Neue Veröffentlichung in "Nature Communications"
In the course of the evolution of higher organisms such as mammals, gene duplication often occurs. The resulting "twin genes" have a very similar genetic makeup, but are independent of each other and can therefore specialize in certain tasks. An example of this is DNA methylation, a chemical change in the basic building blocks of the genetic material of a cell, which is caused by the transfer of methyl groups by enzymes (DNA methyl transferases, DNMT) to certain locations in the DNA. The DNA-methyltransferases DNMT3A and DNMT3B are two forms of these enzymes in human cells that have arisen from gene duplication.

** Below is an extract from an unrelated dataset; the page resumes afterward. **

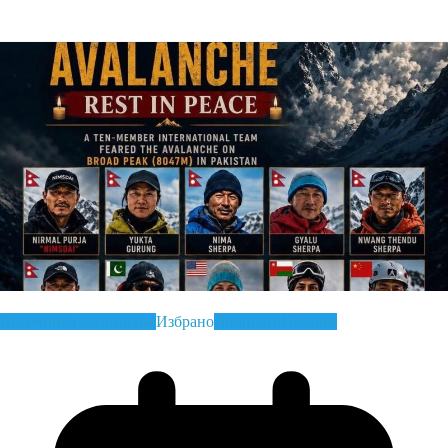
Read More
Височинен алпинизъм
Избрано
Личности
Новини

Over 20 years ago, it was discovered that DNMT3B is essential for the DNA methylation of certain regions in the human genome and that insufficient activity of DNMT3B leads to the so-called ICF syndrome. However, why DNMT3B is specifically required for this task and why, for example, the twin DNMT3A cannot take over this task has so far remained unknown.

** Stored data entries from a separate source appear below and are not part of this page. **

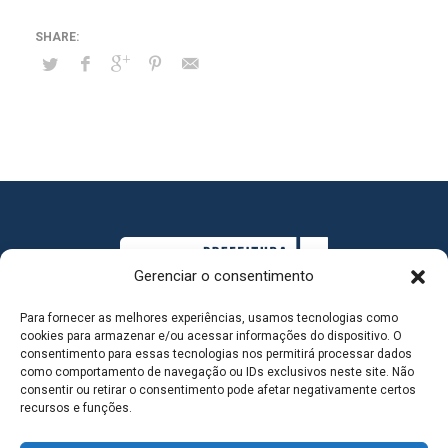
Gerenciar o consentimento
Para fornecer as melhores experiências, usamos tecnologias como
cookies para armazenar e/ou acessar informações do dispositivo. O
consentimento para essas tecnologias nos permitirá processar dados
como comportamento de navegação ou IDs exclusivos neste site. Não
consentir ou retirar o consentimento pode afetar negativamente certos
MAPA DO SITE
recursos e funções.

DNMT3B is required for the methylation of certain sequences in human chromosomes (orange). The specificity of DNMT3B for these regions is determined by a specific protein loop around Arginine 823 (gray). Figure: University of Stuttgart / IBTB
In cooperation with groups from the University of California and the University of North Carolina at Chapel Hill, our team has now been able to solve the structure of DNMT3B in complex with other DNA sequences and measure the turnover rate of DNA methylation by DNMT3B and DNMT3A on thousands of DNA sequences. It was shown that DNMT3B is particularly active on its target sequences in the human genome due to a special protein loop, while DNMT3A can only work poorly on these sequences.